Dataset excerpts

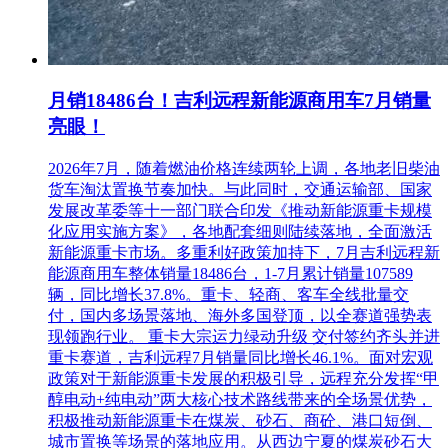
十、其他补充事宜
标段一：
资格性
符合性
排
投标报价
供应商名称
评分
审查结
审查结
名
(元）
月销18486台！吉利远程新能源商用车7月销量
果
果
亮眼！
湖南星通汽车制造有限
合格
合格
1
8355000.00
93.94
公司
2026年7月，随着燃油价格连续两轮上调，各地老旧柴油
2
宇通客车股份有限公司
8397000.00
86.09
合格
合格
货车淘汰置换节奏加快。与此同时，交通运输部、国家
武汉衡鑫汇营汽车销售
合格
合格
3
8340000.00
77.88
发展改革委等十一部门联合印发《推动新能源重卡规模
服务有限公司
化应用实施方案》，各地配套细则陆续落地，全面激活
4
湖南莱喆商贸有限公司
8290050.00
67.03
合格
合格
新能源重卡市场。多重利好政策加持下，7月吉利远程新
能源商用车整体销量18486台，1-7月累计销量107589
标段二：
辆，同比增长37.8%。重卡、轻商、客车全线批量交
付，国内多场景落地、海外多国登顶，以全赛道强势表
资格性
符合性
排
投标报价
现领跑行业。 重卡大宗运力绿动升级 交付签约齐头并进
供应商名称
评分
审查结
审查结
名
(元）
重卡赛道，吉利远程7月销量同比增长46.1%。面对宏观
果
果
政策对于新能源重卡发展的积极引导，远程充分发挥“甲
1
宇通客车股份有限公司
21426900.00
96.85
合格
合格
醇电动+纯电动”两大核心技术路线带来的全场景优势，
湖南星通汽车制造有限
合格
合格
2
21344400.00
90.58
积极推动新能源重卡在煤炭、砂石、商砼、港口短倒、
公司
城市置换等场景的落地应用。从西边宁夏的煤炭砂石大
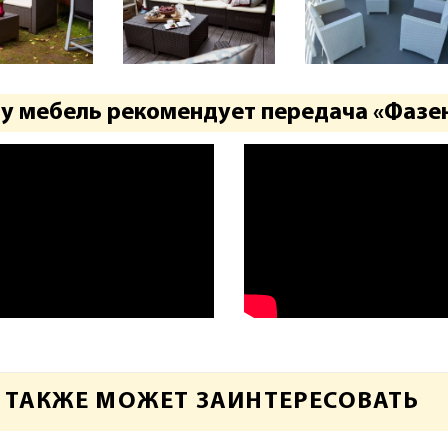
у мебель рекомендует передача «Фазенд
 ТАКЖЕ МОЖЕТ ЗАИНТЕРЕСОВАТЬ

TASK OBJECTIVE - Every line above has to be output exactly; the pictures must be dropped.

RESULT OF THIS TASK -
十、其他补充事宜
标段一：
资格性
符合性
排
投标报价
供应商名称
评分
审查结
审查结
名
(元）
月销18486台！吉利远程新能源商用车7月销量
果
果
亮眼！
湖南星通汽车制造有限
合格
合格
1
8355000.00
93.94
公司
2026年7月，随着燃油价格连续两轮上调，各地老旧柴油
2
宇通客车股份有限公司
8397000.00
86.09
合格
合格
货车淘汰置换节奏加快。与此同时，交通运输部、国家
武汉衡鑫汇营汽车销售
合格
合格
3
8340000.00
77.88
发展改革委等十一部门联合印发《推动新能源重卡规模
服务有限公司
化应用实施方案》，各地配套细则陆续落地，全面激活
4
湖南莱喆商贸有限公司
8290050.00
67.03
合格
合格
新能源重卡市场。多重利好政策加持下，7月吉利远程新
能源商用车整体销量18486台，1-7月累计销量107589
标段二：
辆，同比增长37.8%。重卡、轻商、客车全线批量交
付，国内多场景落地、海外多国登顶，以全赛道强势表
资格性
符合性
排
投标报价
现领跑行业。 重卡大宗运力绿动升级 交付签约齐头并进
供应商名称
评分
审查结
审查结
名
(元）
重卡赛道，吉利远程7月销量同比增长46.1%。面对宏观
果
果
政策对于新能源重卡发展的积极引导，远程充分发挥“甲
1
宇通客车股份有限公司
21426900.00
96.85
合格
合格
醇电动+纯电动”两大核心技术路线带来的全场景优势，
湖南星通汽车制造有限
合格
合格
2
21344400.00
90.58
积极推动新能源重卡在煤炭、砂石、商砼、港口短倒、
公司
城市置换等场景的落地应用。从西边宁夏的煤炭砂石大
у мебель рекомендует передача «Фазенд
 ТАКЖЕ МОЖЕТ ЗАИНТЕРЕСОВАТЬ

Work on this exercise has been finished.